#39 Could this wellness practice be the key to success?
Plus, the real reasons we procrastinate...
There’s an influencer I’ve long admired and for one very good reason. Grace Beverly is just 26 years old, but wow does she get shit done. While at Oxford University she became a fitness influencer before going on to write The Sunday Times bestselling book Working Hard, Hardly Working—as well as launch a podcast of the same name—and found activewear line Tala, workout app Shreddy and planner brand The Productivity Method. She retains me among her one million followers because she inspires me to likewise *try to* get shit done.
I’d hasten a guess that many of her other fans feel the same way, hence the ginormous waitlist that amassed following The Productivity Method’s initial launch. The ‘Zillenial’ CEO has recently announced the launch of a new £42 digital planner, which she describes as the ‘bible to your life’. Despite the fact it’s not exactly cheap, I’ve been kind of tempted, given that it promises to help me start ‘working smarter, not harder’. Which feels like a small price to pay to ‘become the most productive version of yourself’’.

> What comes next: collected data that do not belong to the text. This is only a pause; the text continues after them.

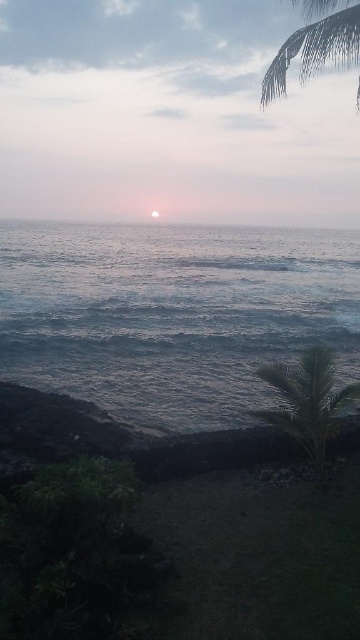 Question: Which point is farther to the camera?

Choices:
 (A) (308, 426)
 (B) (357, 88)
 (C) (66, 305)

Answer: (B)

Question: Does grayish-blue water at center have a lesser width compared to green leafy palm at upper right?

Choices:
 (A) no
 (B) yes

Answer: (B)

Question: Can you confirm if green leafy palm tree at lower right is smaller than green leafy palm at upper right?

Choices:
 (A) yes
 (B) no

Answer: (A)

Question: Does grayish-blue water at center appear on the right side of green leafy palm at upper right?

Choices:
 (A) yes
 (B) no

Answer: (B)

Question: Which object is closer to the camera taking this photo?

Choices:
 (A) grayish-blue water at center
 (B) green leafy palm at upper right

Answer: (B)

Question: Among these points, which one is nearest to the camera?

Choices:
 (A) pos(291,429)
 (B) pos(318,1)
 (C) pos(223,259)

Answer: (A) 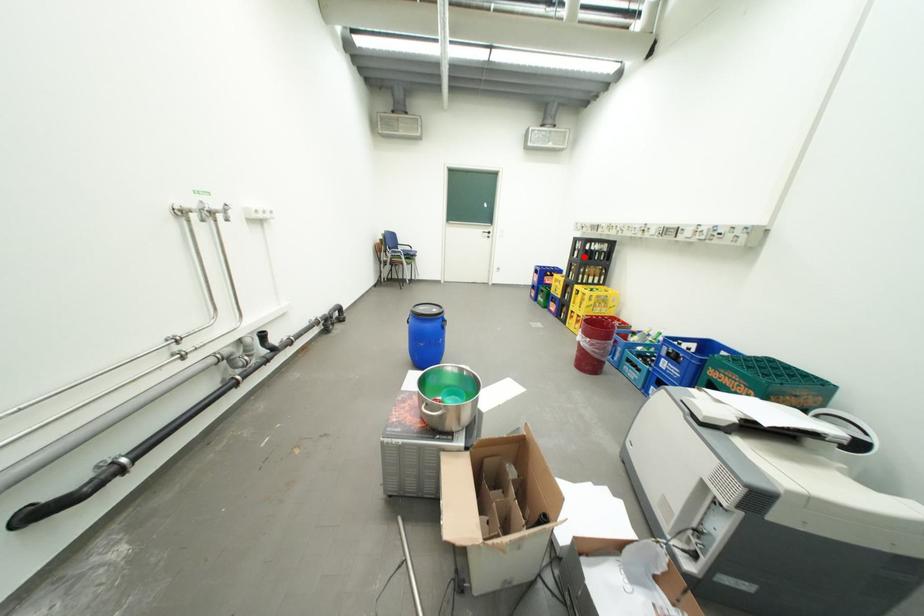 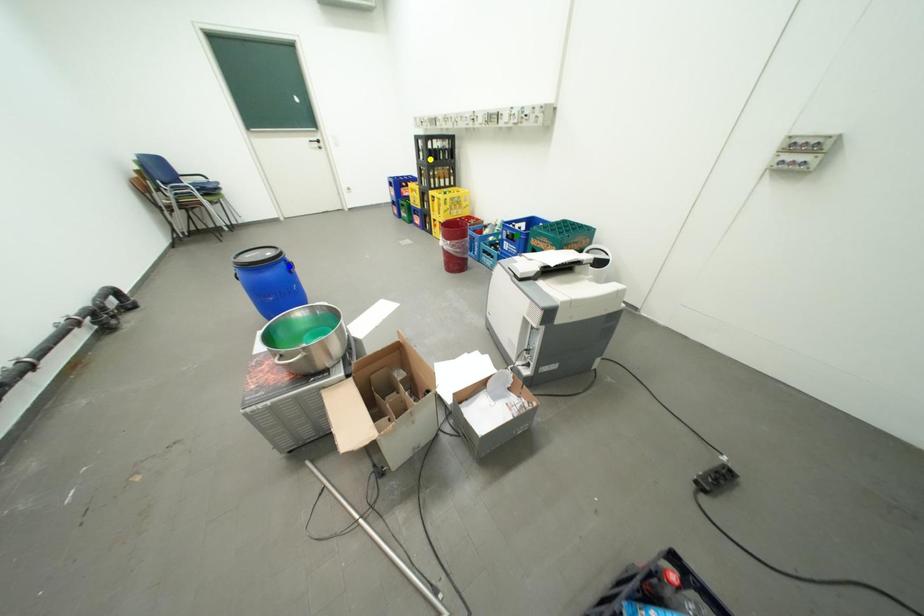 Question: I am providing you with two images of the same scene from different viewpoints. A red point is marked on the first image. You are given multiple points on the second image. Can you choose the point in image 2 that corresponds to the point in image 1?

Choices:
 (A) green point
 (B) yellow point
 (C) blue point

Answer: (B) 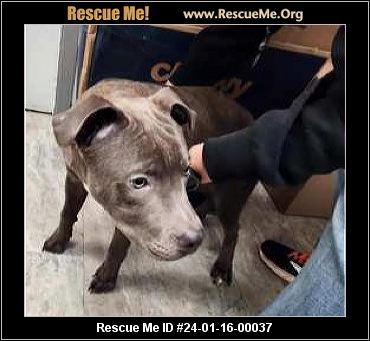 The image size is (370, 341). What are the coordinates of `linoleum floor` in the screenshot? It's located at (171, 285). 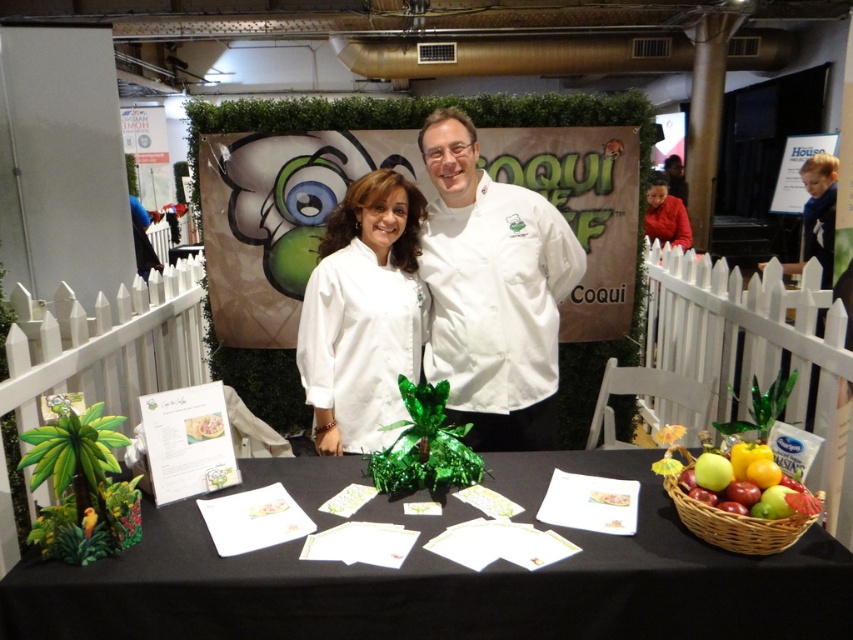 You are a photographer setting up for an event. You need to position a camera so that both the white glossy chef coat at center and the green matte apple at center are in the frame. Based on their sizes, which object will appear larger in the photo?

The white glossy chef coat at center will appear larger in the photo because it is wider than the green matte apple at center according to the description.

You are a food critic who needs to move from the black fabric table at center to the white matte chef coat at center to interview the chef. Can you comfortably walk through the space between them?

The distance between the black fabric table at center and the white matte chef coat at center is 23.12 inches. Since this space is narrow, it might be challenging to comfortably walk through, especially if carrying items. Consider moving around the sides instead.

However, I caught myself and quickly closed the window on my laptop. I’ve previously written in this newsletter about the toxic pressure to always be achieving stuff at the expense of our wellbeing (a topic Emma Gannon covers in her latest book The Success Myth, in which she links her fear of being ‘lazy’ to burnout). As part of this, I’m fighting back after becoming conscious of how such marketing vocab about productivity plays on my insecurities, in favour of taking a more compassionate approach to my to-do list. But just before the web page was absorbed into my screen—like a hard-working face serum—one claim jumped out: beat procrastination.